Roger captures audio from your chosen input device — system default or a specific mic pinned in Settings — transcribes it on-device using [WhisperKit](https://github.com/argmaxinc/WhisperKit) (a CoreML port of [OpenAI Whisper](https://github.com/openai/whisper)), optionally cleans up the text with an AI provider and inserts the result at your cursor. Transcription streams while you're still speaking, so the text lands almost the instant you release the key. Insertion uses the Accessibility API directly, with a clipboard+paste fallback for Electron apps.

### Transcribing files

Drop any audio or video file on Roger's menu bar icon and it writes the transcript to a `.txt` next to the source — or into a folder you pick once. Video files have their audio track extracted on the fly. File transcription always uses an AI-free preset so it stays fully on-device; destination and preset live under Settings › File Transcription. A floating overlay shows progress with a Cancel button for long files.

### Recording meetings

Roger records your mic and everything you hear from the system on two separate tracks, encodes both as M4A on stop, then runs Whisper on each and SpeakerKit on the remote track to label participants. The result lands in a per-meeting folder under `~/Documents/Roger Recordings/` (configurable) with `mic.m4a`, `system.m4a` and `transcript.md`. The markdown carries YAML frontmatter so a knowledge base can ingest it directly. Audio is chunked to disk every 30 minutes, so a crash mid-call doesn't lose work — Roger offers to resume finalizing on next launch. Start from the menu bar item or assign a global hotkey under Settings › Recordings. Turn on mic-side speaker detection there too if more than one person speaks into the same mic.

### Presets

| Preset | What it does |
|--------|-------------|
| **Plain** | Strips filler words and repeated words.

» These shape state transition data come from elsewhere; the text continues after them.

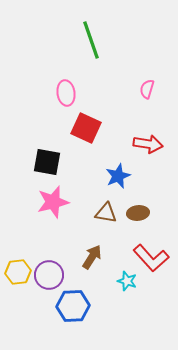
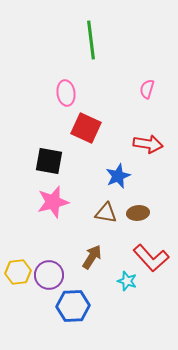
green line: rotated 12 degrees clockwise
black square: moved 2 px right, 1 px up
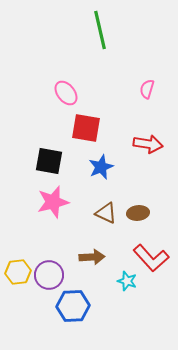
green line: moved 9 px right, 10 px up; rotated 6 degrees counterclockwise
pink ellipse: rotated 30 degrees counterclockwise
red square: rotated 16 degrees counterclockwise
blue star: moved 17 px left, 9 px up
brown triangle: rotated 15 degrees clockwise
brown arrow: rotated 55 degrees clockwise
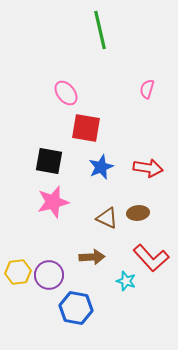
red arrow: moved 24 px down
brown triangle: moved 1 px right, 5 px down
cyan star: moved 1 px left
blue hexagon: moved 3 px right, 2 px down; rotated 12 degrees clockwise
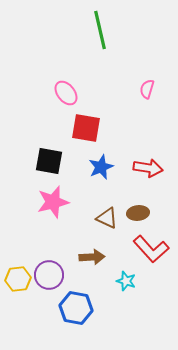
red L-shape: moved 9 px up
yellow hexagon: moved 7 px down
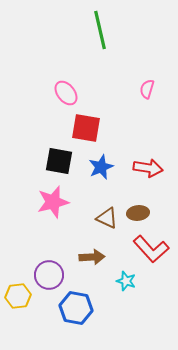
black square: moved 10 px right
yellow hexagon: moved 17 px down
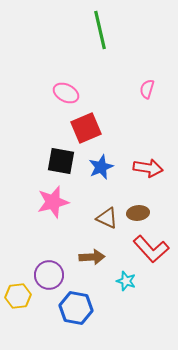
pink ellipse: rotated 25 degrees counterclockwise
red square: rotated 32 degrees counterclockwise
black square: moved 2 px right
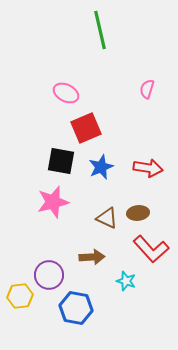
yellow hexagon: moved 2 px right
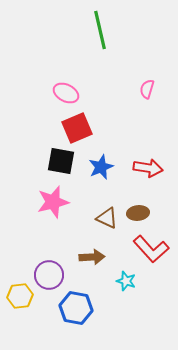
red square: moved 9 px left
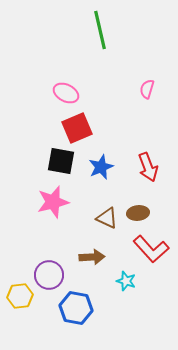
red arrow: moved 1 px up; rotated 60 degrees clockwise
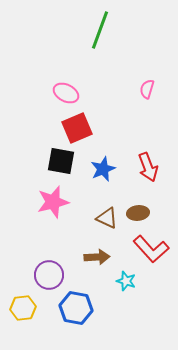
green line: rotated 33 degrees clockwise
blue star: moved 2 px right, 2 px down
brown arrow: moved 5 px right
yellow hexagon: moved 3 px right, 12 px down
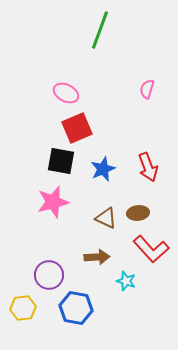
brown triangle: moved 1 px left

No AI needed. |
| **Polished** | Adds punctuation, capitalization and paragraph breaks. |
| **Professional** | Full cleanup with an AI rewrite for send-ready prose. |
| **Code** | Preserves technical terms, function names and code references. |
| **Caveman** | Drops articles and pleasantries. Short, blunt, fragments OK. |
| **Yoda** | Rewrites in Yoda's speech pattern. Fun, you will have. |
| **Emoji** | Sprinkles emojis through the text the way a friend would text. |
| **Custom** | Your own pipeline — pick which steps run, write your own prompts, add a dictionary. |

Each preset also controls what lands at the cursor: append nothing, a space or a newline, and optionally press Return after insertion — useful for firing dictated prompts directly into a chatbox.

### AI Providers

| Provider | Type | Notes |
|----------|------|-------|
| **Apple Intelligence** | Local | On-device, macOS 26+, zero setup |
| **Ollama** | Local | Your Mac, your NAS, your homelab |
| **Claude** | Cloud | Anthropic API |
| **OpenAI** | Cloud | OpenAI API |

## Privacy

Roger is built around a simple principle: your voice is yours.

- **Speech recognition** is 100% on-device. Audio never leaves your Mac.
- **Local AI** (Apple Intelligence, Ollama) keeps your text on your machine too.
- **Cloud providers** are opt-in and clearly marked. Your text is sent to their servers only if you choose to.

## License

MIT License — See [LICENSE](LICENSE) for details.